Records from a dataset:
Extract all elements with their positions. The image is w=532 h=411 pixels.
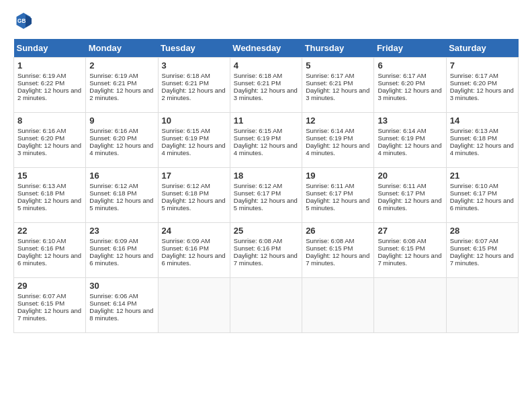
calendar-week-row: 1Sunrise: 6:19 AMSunset: 6:22 PMDaylight…	[14, 58, 519, 113]
table-cell: 18Sunrise: 6:12 AMSunset: 6:17 PMDayligh…	[230, 168, 302, 223]
table-cell: 5Sunrise: 6:17 AMSunset: 6:21 PMDaylight…	[302, 58, 374, 113]
sunrise-label: Sunrise: 6:09 AM	[89, 237, 138, 244]
svg-marker-1	[26, 15, 32, 28]
daylight-label: Daylight: 12 hours and 3 minutes.	[306, 87, 369, 101]
sunrise-label: Sunrise: 6:18 AM	[162, 72, 210, 79]
day-number: 8	[17, 116, 82, 126]
table-cell: 24Sunrise: 6:09 AMSunset: 6:16 PMDayligh…	[158, 223, 230, 278]
sunrise-label: Sunrise: 6:12 AM	[162, 182, 210, 189]
day-number: 15	[17, 171, 82, 181]
logo-icon: GB	[13, 11, 34, 31]
daylight-label: Daylight: 12 hours and 4 minutes.	[378, 142, 441, 156]
daylight-label: Daylight: 12 hours and 5 minutes.	[162, 197, 226, 212]
sunrise-label: Sunrise: 6:07 AM	[17, 292, 66, 300]
daylight-label: Daylight: 12 hours and 5 minutes.	[306, 197, 369, 212]
day-number: 12	[306, 116, 370, 126]
col-saturday: Saturday	[446, 39, 518, 58]
sunrise-label: Sunrise: 6:18 AM	[234, 72, 282, 79]
sunset-label: Sunset: 6:18 PM	[450, 134, 497, 142]
table-cell: 29Sunrise: 6:07 AMSunset: 6:15 PMDayligh…	[14, 278, 86, 333]
table-cell	[302, 278, 374, 333]
sunrise-label: Sunrise: 6:08 AM	[234, 237, 282, 244]
table-cell	[158, 278, 230, 333]
sunset-label: Sunset: 6:18 PM	[162, 189, 209, 197]
daylight-label: Daylight: 12 hours and 3 minutes.	[17, 142, 81, 156]
sunset-label: Sunset: 6:21 PM	[89, 79, 136, 87]
day-number: 13	[378, 116, 442, 126]
sunset-label: Sunset: 6:18 PM	[17, 189, 64, 197]
header: GB	[13, 11, 519, 31]
table-cell	[374, 278, 446, 333]
table-cell: 15Sunrise: 6:13 AMSunset: 6:18 PMDayligh…	[14, 168, 86, 223]
sunrise-label: Sunrise: 6:14 AM	[306, 127, 354, 134]
day-number: 4	[234, 60, 298, 71]
sunrise-label: Sunrise: 6:11 AM	[306, 182, 354, 189]
day-number: 3	[162, 60, 226, 71]
table-cell: 4Sunrise: 6:18 AMSunset: 6:21 PMDaylight…	[230, 58, 302, 113]
table-cell: 17Sunrise: 6:12 AMSunset: 6:18 PMDayligh…	[158, 168, 230, 223]
day-number: 23	[89, 226, 154, 236]
day-number: 11	[234, 116, 298, 126]
col-thursday: Thursday	[302, 39, 374, 58]
sunset-label: Sunset: 6:15 PM	[306, 244, 353, 252]
daylight-label: Daylight: 12 hours and 8 minutes.	[89, 307, 153, 322]
daylight-label: Daylight: 12 hours and 2 minutes.	[162, 87, 226, 101]
sunset-label: Sunset: 6:16 PM	[234, 244, 281, 252]
day-number: 24	[162, 226, 226, 236]
daylight-label: Daylight: 12 hours and 7 minutes.	[306, 252, 369, 267]
day-number: 18	[234, 171, 298, 181]
sunset-label: Sunset: 6:18 PM	[89, 189, 136, 197]
sunset-label: Sunset: 6:22 PM	[17, 79, 64, 87]
table-cell: 30Sunrise: 6:06 AMSunset: 6:14 PMDayligh…	[86, 278, 158, 333]
table-cell	[230, 278, 302, 333]
sunrise-label: Sunrise: 6:07 AM	[450, 237, 498, 244]
calendar-week-row: 29Sunrise: 6:07 AMSunset: 6:15 PMDayligh…	[14, 278, 519, 333]
sunrise-label: Sunrise: 6:16 AM	[17, 127, 66, 134]
day-number: 30	[89, 281, 154, 291]
sunset-label: Sunset: 6:19 PM	[162, 134, 209, 142]
sunset-label: Sunset: 6:20 PM	[17, 134, 64, 142]
daylight-label: Daylight: 12 hours and 6 minutes.	[450, 197, 514, 212]
sunset-label: Sunset: 6:17 PM	[378, 189, 425, 197]
sunrise-label: Sunrise: 6:19 AM	[17, 72, 66, 79]
sunrise-label: Sunrise: 6:16 AM	[89, 127, 138, 134]
sunrise-label: Sunrise: 6:10 AM	[450, 182, 498, 189]
sunrise-label: Sunrise: 6:12 AM	[234, 182, 282, 189]
day-number: 26	[306, 226, 370, 236]
day-number: 6	[378, 60, 442, 71]
daylight-label: Daylight: 12 hours and 4 minutes.	[162, 142, 226, 156]
col-tuesday: Tuesday	[158, 39, 230, 58]
daylight-label: Daylight: 12 hours and 4 minutes.	[234, 142, 298, 156]
daylight-label: Daylight: 12 hours and 5 minutes.	[89, 197, 153, 212]
col-wednesday: Wednesday	[230, 39, 302, 58]
daylight-label: Daylight: 12 hours and 4 minutes.	[306, 142, 369, 156]
day-number: 27	[378, 226, 442, 236]
table-cell: 21Sunrise: 6:10 AMSunset: 6:17 PMDayligh…	[446, 168, 518, 223]
day-number: 16	[89, 171, 154, 181]
sunset-label: Sunset: 6:20 PM	[450, 79, 497, 87]
daylight-label: Daylight: 12 hours and 6 minutes.	[162, 252, 226, 267]
sunset-label: Sunset: 6:19 PM	[378, 134, 425, 142]
calendar-week-row: 22Sunrise: 6:10 AMSunset: 6:16 PMDayligh…	[14, 223, 519, 278]
table-cell: 13Sunrise: 6:14 AMSunset: 6:19 PMDayligh…	[374, 113, 446, 168]
sunrise-label: Sunrise: 6:19 AM	[89, 72, 138, 79]
logo: GB	[13, 11, 36, 31]
sunrise-label: Sunrise: 6:14 AM	[378, 127, 426, 134]
sunset-label: Sunset: 6:21 PM	[306, 79, 353, 87]
day-number: 7	[450, 60, 515, 71]
sunrise-label: Sunrise: 6:08 AM	[378, 237, 426, 244]
sunset-label: Sunset: 6:16 PM	[162, 244, 209, 252]
daylight-label: Daylight: 12 hours and 2 minutes.	[89, 87, 153, 101]
table-cell	[446, 278, 518, 333]
day-number: 28	[450, 226, 515, 236]
sunrise-label: Sunrise: 6:15 AM	[234, 127, 282, 134]
sunset-label: Sunset: 6:17 PM	[306, 189, 353, 197]
sunrise-label: Sunrise: 6:13 AM	[450, 127, 498, 134]
table-cell: 27Sunrise: 6:08 AMSunset: 6:15 PMDayligh…	[374, 223, 446, 278]
table-cell: 7Sunrise: 6:17 AMSunset: 6:20 PMDaylight…	[446, 58, 518, 113]
table-cell: 23Sunrise: 6:09 AMSunset: 6:16 PMDayligh…	[86, 223, 158, 278]
day-number: 5	[306, 60, 370, 71]
sunrise-label: Sunrise: 6:09 AM	[162, 237, 210, 244]
table-cell: 6Sunrise: 6:17 AMSunset: 6:20 PMDaylight…	[374, 58, 446, 113]
sunrise-label: Sunrise: 6:11 AM	[378, 182, 426, 189]
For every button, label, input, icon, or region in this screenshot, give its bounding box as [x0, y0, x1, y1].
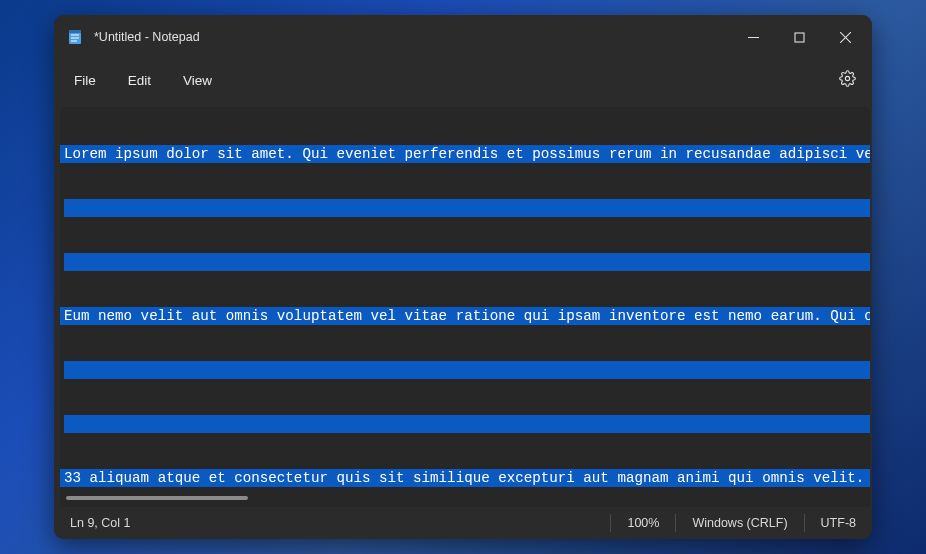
editor-area: Lorem ipsum dolor sit amet. Qui eveniet … [60, 107, 870, 507]
notepad-icon [66, 28, 84, 46]
settings-button[interactable] [830, 63, 864, 97]
close-button[interactable] [822, 15, 868, 59]
status-line-ending: Windows (CRLF) [676, 513, 803, 533]
text-line [64, 199, 870, 217]
status-encoding: UTF-8 [805, 513, 872, 533]
minimize-button[interactable] [730, 15, 776, 59]
status-zoom: 100% [611, 513, 675, 533]
window-controls [730, 15, 868, 59]
svg-point-9 [845, 76, 849, 80]
menu-edit[interactable]: Edit [116, 67, 163, 94]
window-title: *Untitled - Notepad [94, 30, 200, 44]
menu-view[interactable]: View [171, 67, 224, 94]
maximize-button[interactable] [776, 15, 822, 59]
text-line: Eum nemo velit aut omnis voluptatem vel … [60, 307, 870, 325]
svg-rect-1 [69, 30, 81, 33]
text-line: 33 aliquam atque et consectetur quis sit… [60, 469, 870, 487]
titlebar[interactable]: *Untitled - Notepad [54, 15, 872, 59]
notepad-window: *Untitled - Notepad File Edit View Lorem… [54, 15, 872, 539]
horizontal-scrollbar[interactable] [60, 493, 870, 505]
menu-file[interactable]: File [62, 67, 108, 94]
svg-rect-6 [795, 33, 804, 42]
text-line [64, 361, 870, 379]
text-editor[interactable]: Lorem ipsum dolor sit amet. Qui eveniet … [60, 107, 870, 493]
text-line: Lorem ipsum dolor sit amet. Qui eveniet … [60, 145, 870, 163]
statusbar: Ln 9, Col 1 100% Windows (CRLF) UTF-8 [54, 507, 872, 539]
text-line [64, 253, 870, 271]
menubar: File Edit View [54, 59, 872, 101]
scroll-thumb[interactable] [66, 496, 248, 500]
text-line [64, 415, 870, 433]
gear-icon [839, 70, 856, 91]
status-position: Ln 9, Col 1 [54, 513, 146, 533]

Assignment: Scan the records above, then copy out each line that mentions "View".

Finished task:
menu-view[interactable]: View [171, 67, 224, 94]
notepad-window: *Untitled - Notepad File Edit View Lorem… [54, 15, 872, 539]
menubar: File Edit View [54, 59, 872, 101]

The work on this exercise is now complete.